Indeed, few observers are expecting Red Bull’s in-house engines to be on par with the likes of Mercedes and Ferrari from year one. But in order to avoid a huge disparity in engine performance across the grid, as last seen between 2014 and 2017 when Mercedes initially stole a march on the rest of the field and Honda struggled for years to become competitive, the FIA will introduce a safety net that will give manufacturers who are significantly behind for development headroom to catch up.

“The odds are against them, but it could be that for whatever reason it flies,” Wolff added. “And even if it doesn’t, our engine regulations state today that if you’re outside of two percent [three percent – ed] to the best power unit you have more dyno allocation. You can dig yourself out, but obviously that doesn’t happen over a race or two and doesn’t happen over a season. It needs a while to readjust itself.

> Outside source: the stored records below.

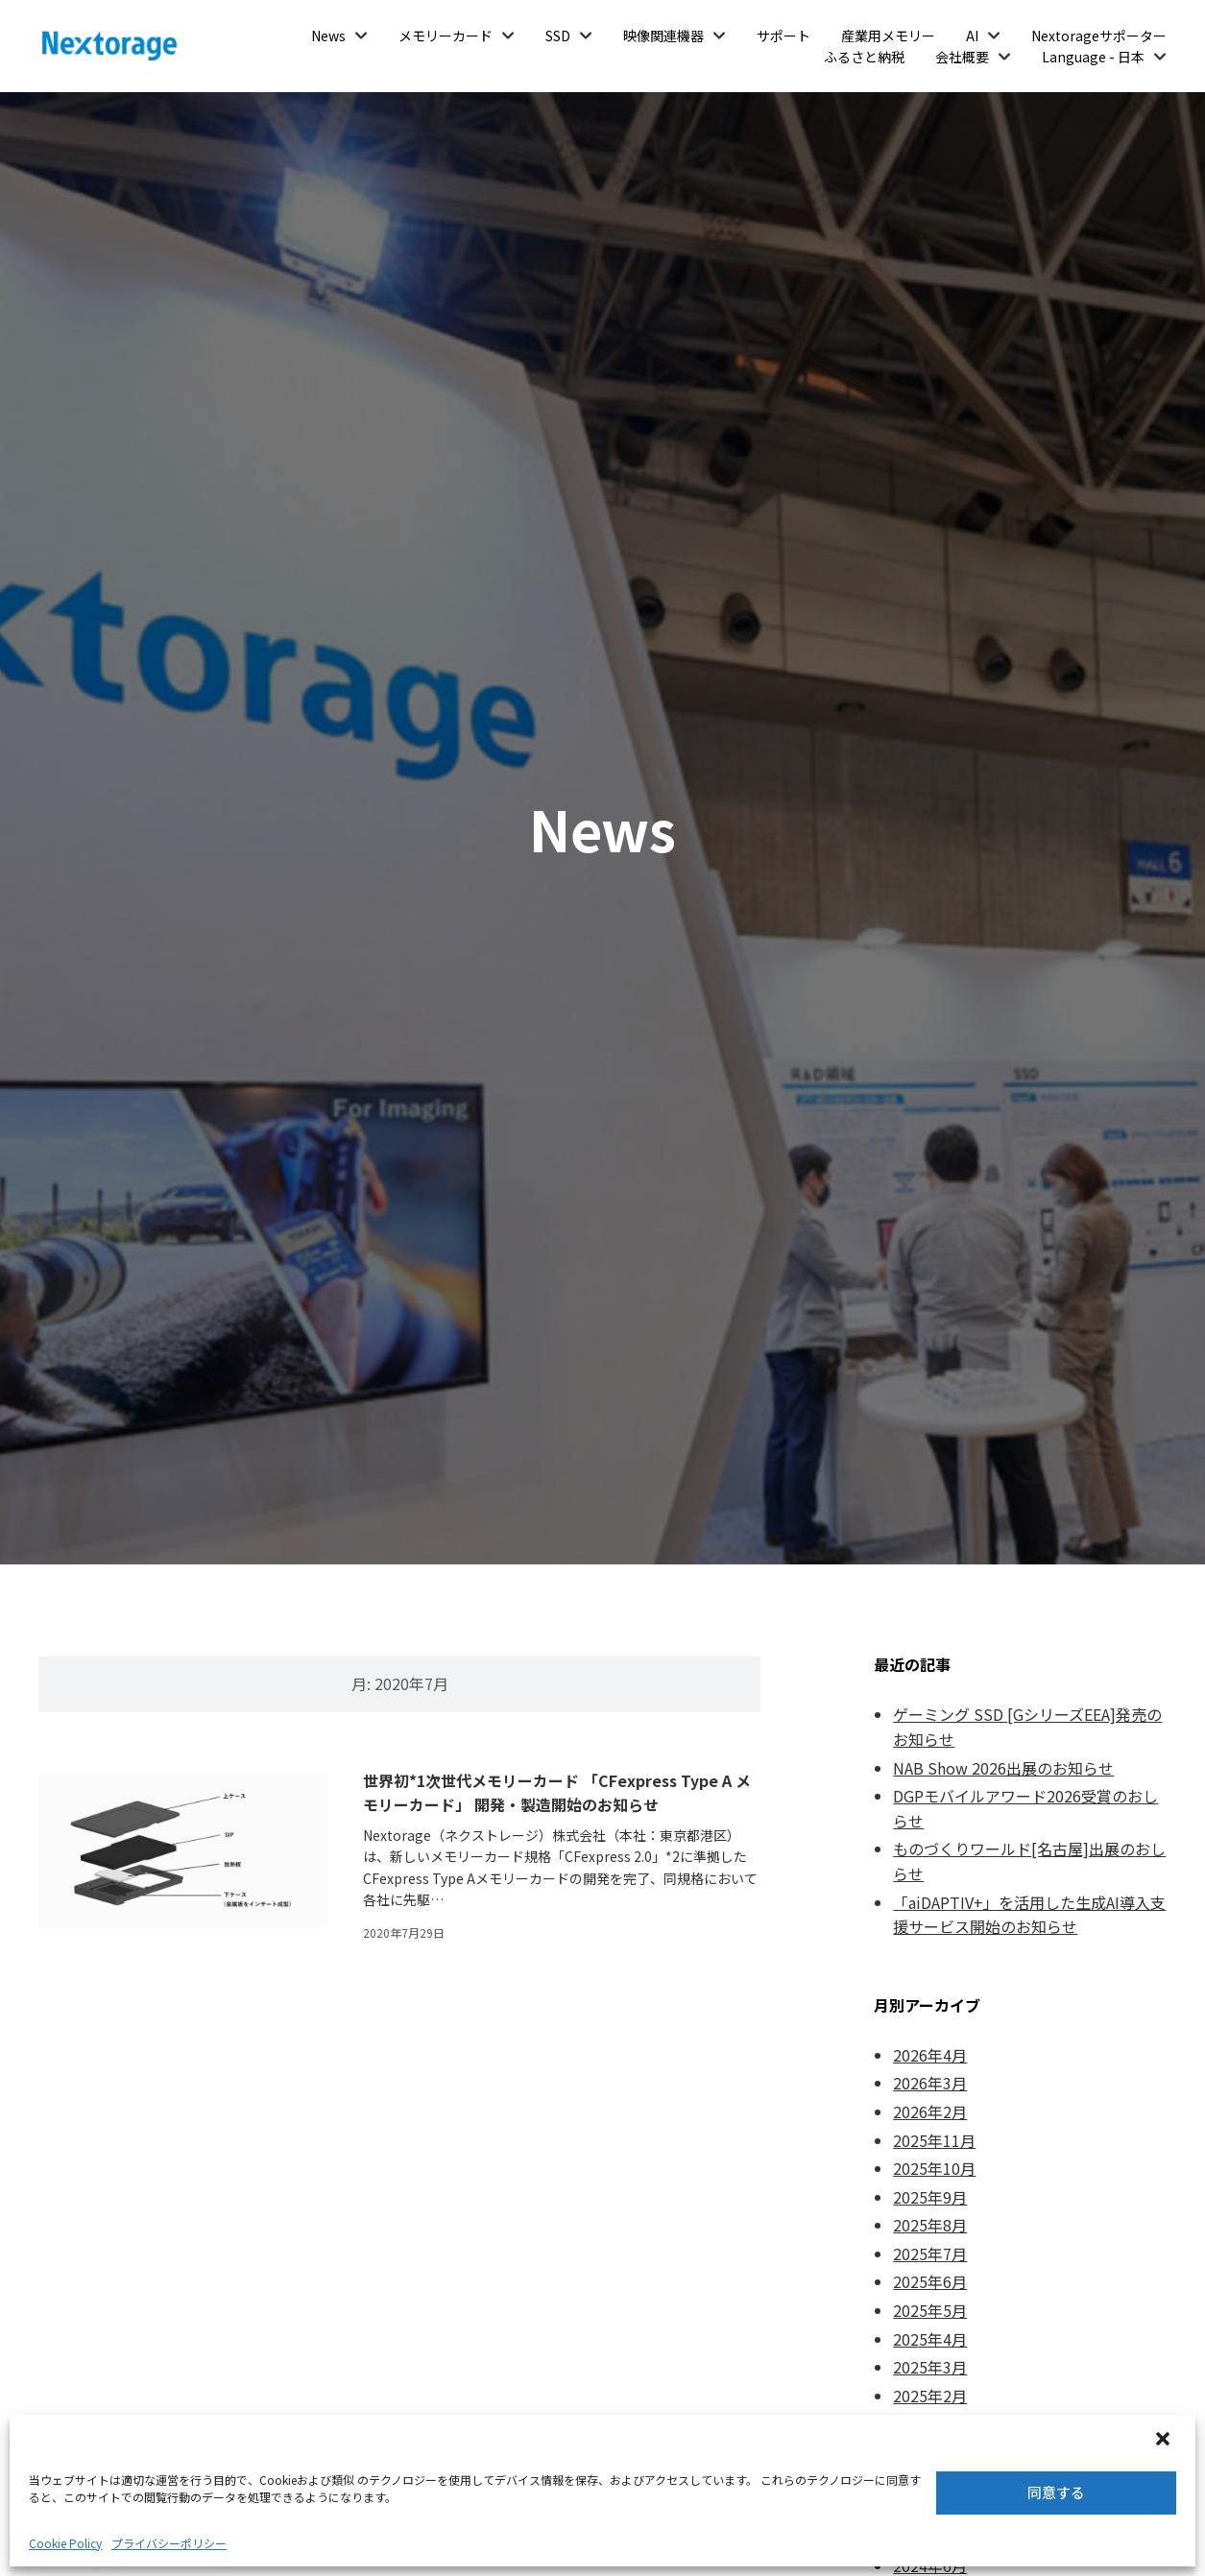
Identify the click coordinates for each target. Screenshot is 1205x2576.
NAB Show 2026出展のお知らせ (1003, 1767)
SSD (557, 35)
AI (972, 35)
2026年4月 (930, 2054)
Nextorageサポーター (1099, 35)
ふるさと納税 (864, 56)
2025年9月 (930, 2196)
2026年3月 (930, 2082)
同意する (1056, 2492)
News (328, 35)
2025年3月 (930, 2366)
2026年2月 (930, 2111)
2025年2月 (930, 2395)
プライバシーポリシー (169, 2543)
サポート (783, 35)
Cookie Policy (65, 2543)
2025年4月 (930, 2338)
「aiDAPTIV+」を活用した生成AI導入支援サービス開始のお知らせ (1029, 1915)
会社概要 (962, 56)
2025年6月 (930, 2281)
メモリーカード (445, 35)
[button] (1164, 2440)
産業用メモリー (888, 35)
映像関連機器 (663, 35)
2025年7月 (930, 2253)
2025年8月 (930, 2224)
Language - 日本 (1093, 56)
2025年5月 (930, 2310)
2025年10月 (934, 2168)
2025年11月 (934, 2140)
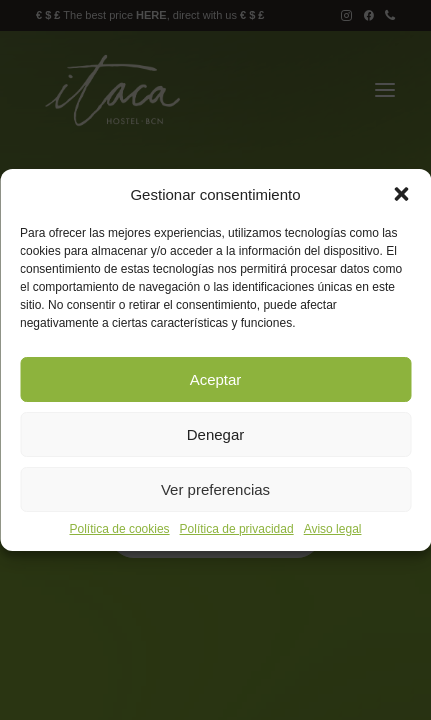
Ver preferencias (215, 489)
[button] (401, 194)
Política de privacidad (237, 529)
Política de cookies (120, 529)
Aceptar (216, 379)
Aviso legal (333, 529)
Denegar (216, 434)
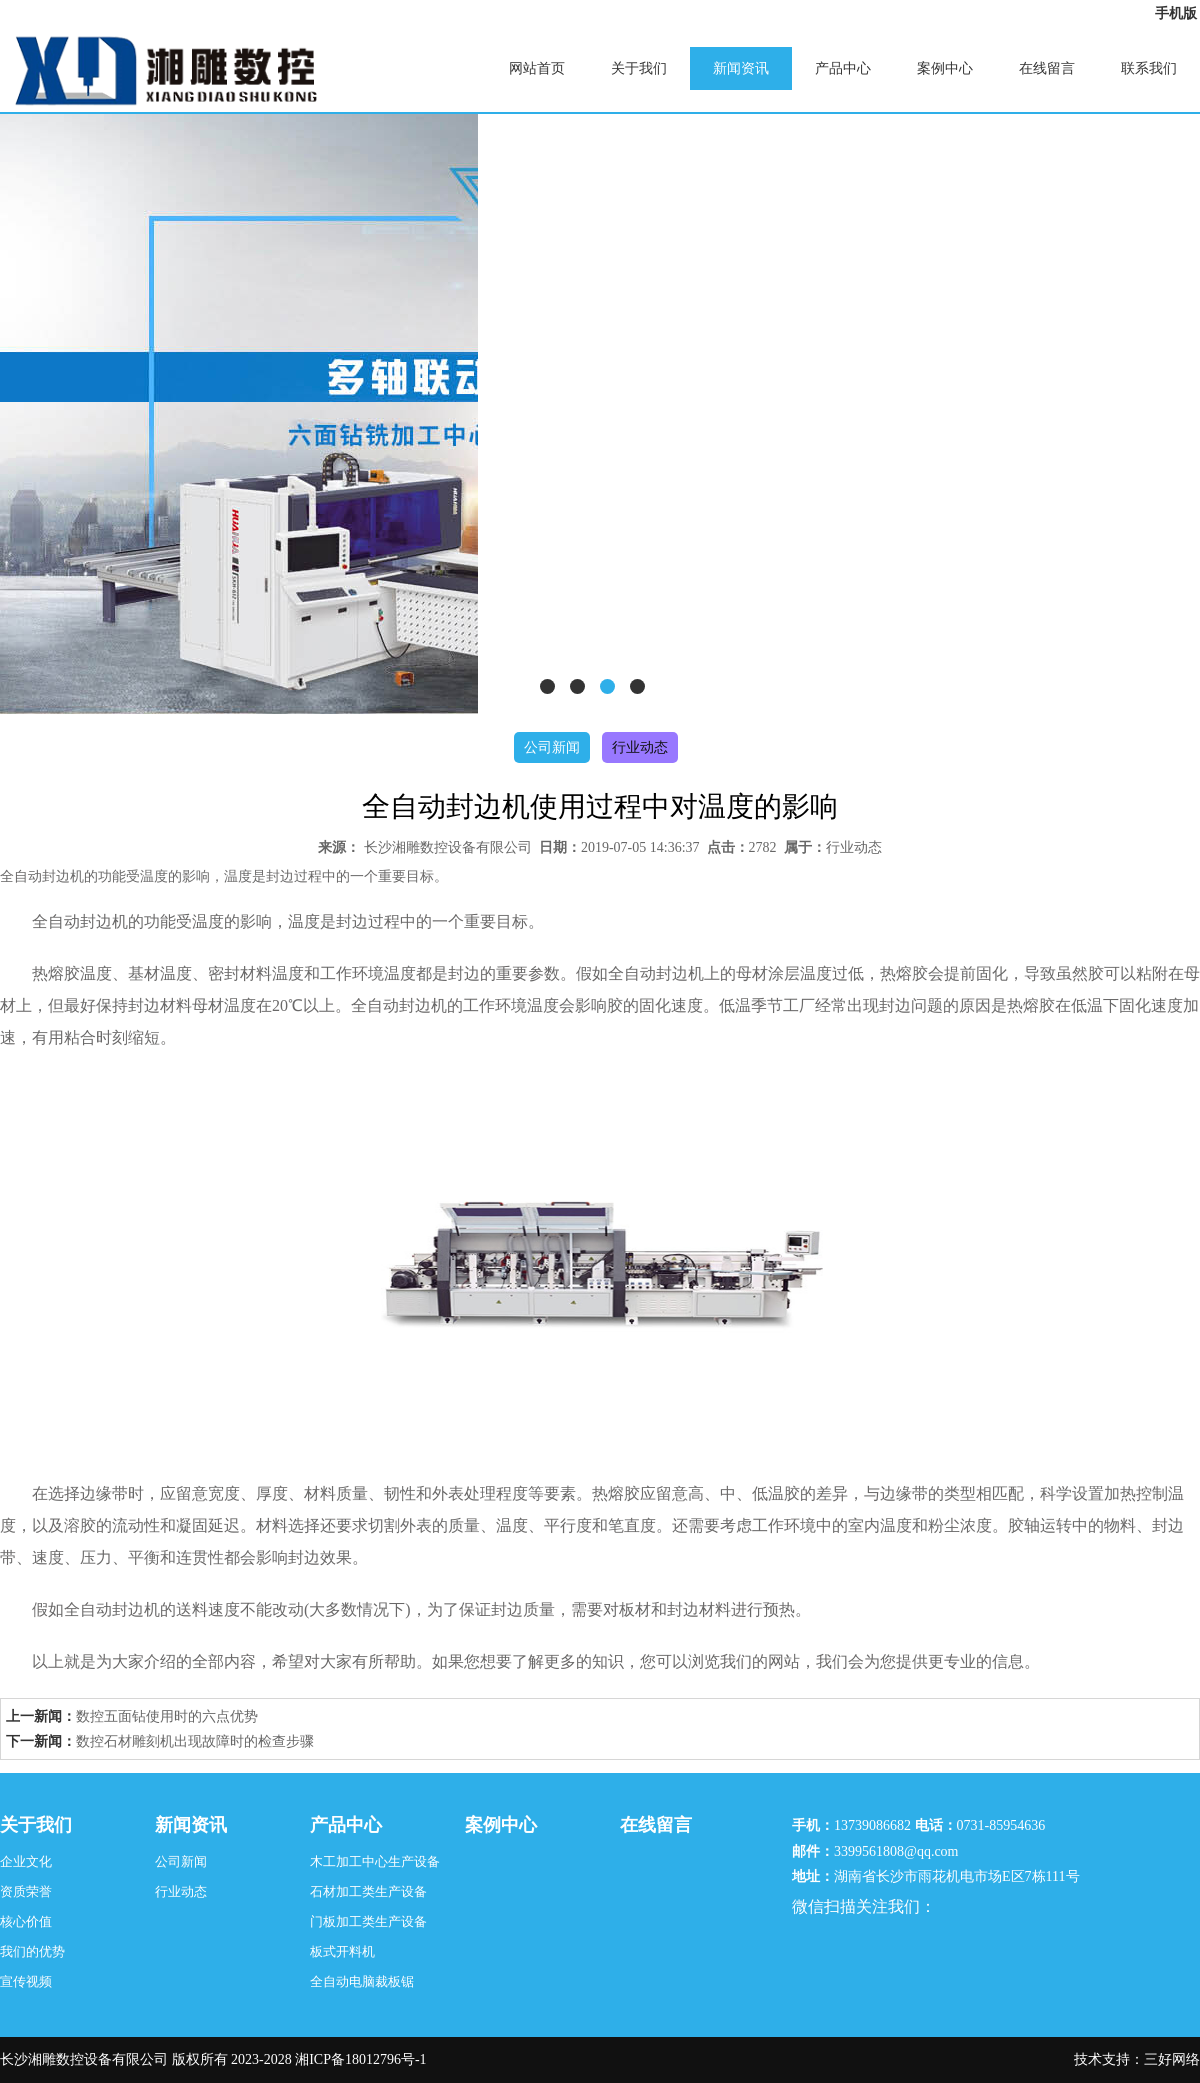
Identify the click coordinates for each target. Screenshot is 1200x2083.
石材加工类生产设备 (368, 1891)
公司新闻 (552, 747)
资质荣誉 (26, 1891)
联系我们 (1149, 68)
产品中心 (843, 68)
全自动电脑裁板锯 (362, 1981)
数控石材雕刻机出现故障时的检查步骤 (195, 1741)
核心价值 (26, 1921)
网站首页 (537, 68)
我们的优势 (32, 1951)
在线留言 (1047, 68)
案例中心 (945, 68)
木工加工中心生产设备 (375, 1861)
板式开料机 (342, 1951)
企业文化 (26, 1861)
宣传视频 (26, 1981)
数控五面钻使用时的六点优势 (167, 1716)
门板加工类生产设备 (368, 1921)
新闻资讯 (741, 68)
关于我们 (639, 68)
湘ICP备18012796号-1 (360, 2059)
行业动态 (640, 747)
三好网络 (1172, 2059)
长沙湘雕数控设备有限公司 (448, 847)
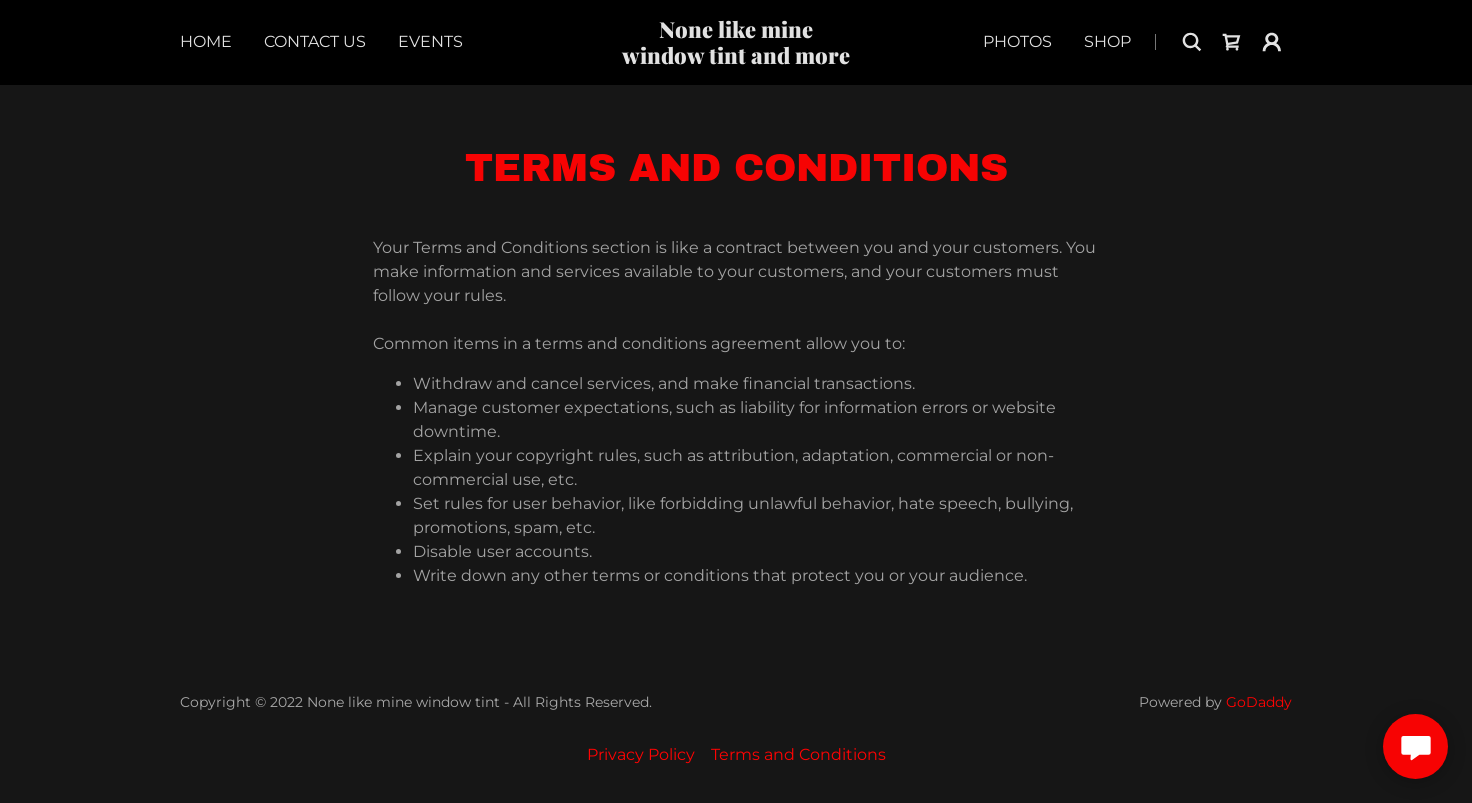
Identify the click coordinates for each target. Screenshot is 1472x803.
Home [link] (206, 41)
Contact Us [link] (315, 41)
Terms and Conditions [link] (798, 754)
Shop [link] (1107, 41)
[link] (736, 58)
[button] (1272, 42)
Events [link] (430, 41)
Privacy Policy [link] (641, 754)
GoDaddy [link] (1259, 702)
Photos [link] (1017, 41)
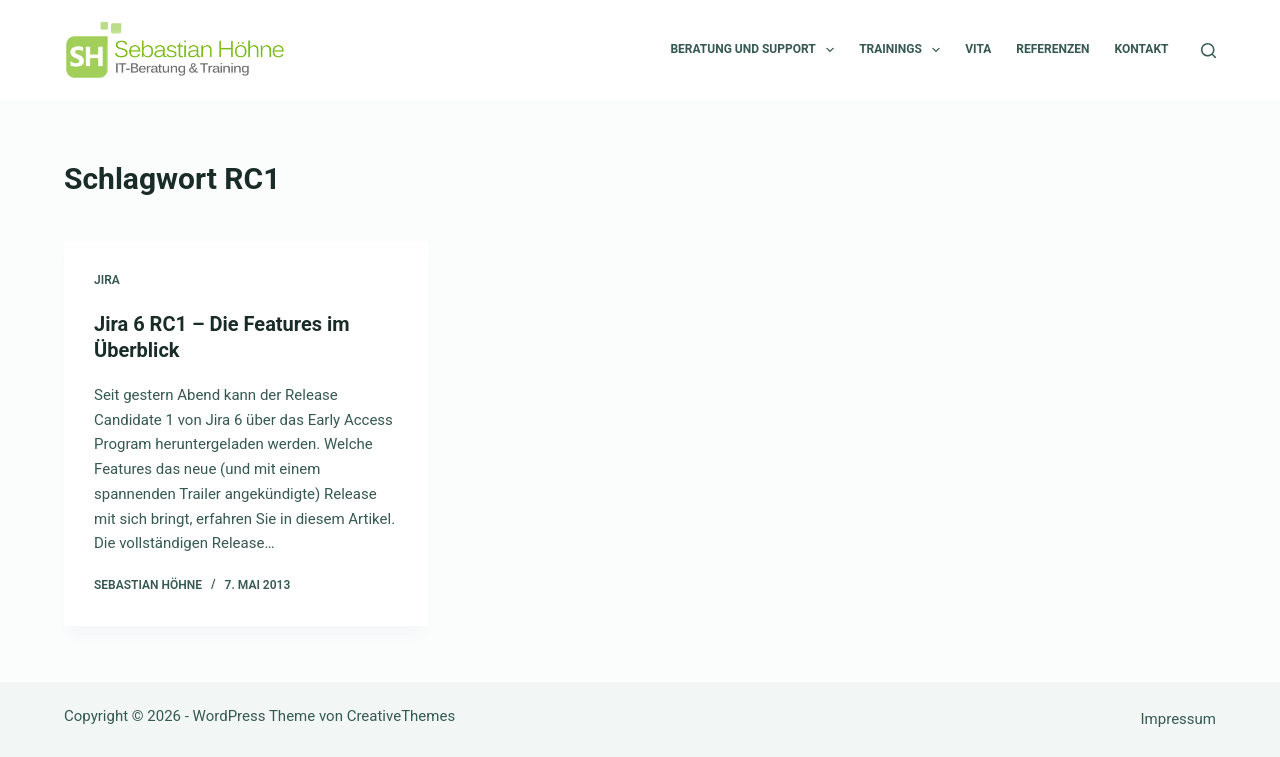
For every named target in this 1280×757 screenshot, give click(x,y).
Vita (978, 49)
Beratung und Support (756, 50)
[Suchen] (1208, 50)
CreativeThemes (401, 716)
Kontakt (1142, 49)
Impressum (1178, 719)
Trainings (903, 50)
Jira (107, 280)
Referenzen (1052, 49)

“But it’s certainly a huge, huge challenge that they’ve given themselves by doing their own engine. But remember when they took the chassis team over, everybody joked that an energy drink company is trying to compete with Ferrari, Mercedes and McLaren in Formula 1. And they won at the end, so maybe we talk differently in five years.

“Because of the complexity of the engines today it is more difficult. But if the engine regulations in four or five years go to a V8 with a more conventional electric contribution [maybe it will be easier].”

The safety net concept in the 2026 power unit regulations is called ADUO, an acronym for Additional Development and Upgrade Opportunities, which stipulates that at regular intervals the power unit performance of all the manufacturers will be compared by the governing body. 

Those who have demonstrably fallen behind will then receive extra engine budget cap headroom, dyno hours and the ability to adjust their power unit homologation.

The first such calibration exercise will be performed after the first five grand prix weekends of 2026. The FIA is also working on a safety net for manufacturers who suffer serious reliability issues, which would be particularly crippling under the engine budget cap.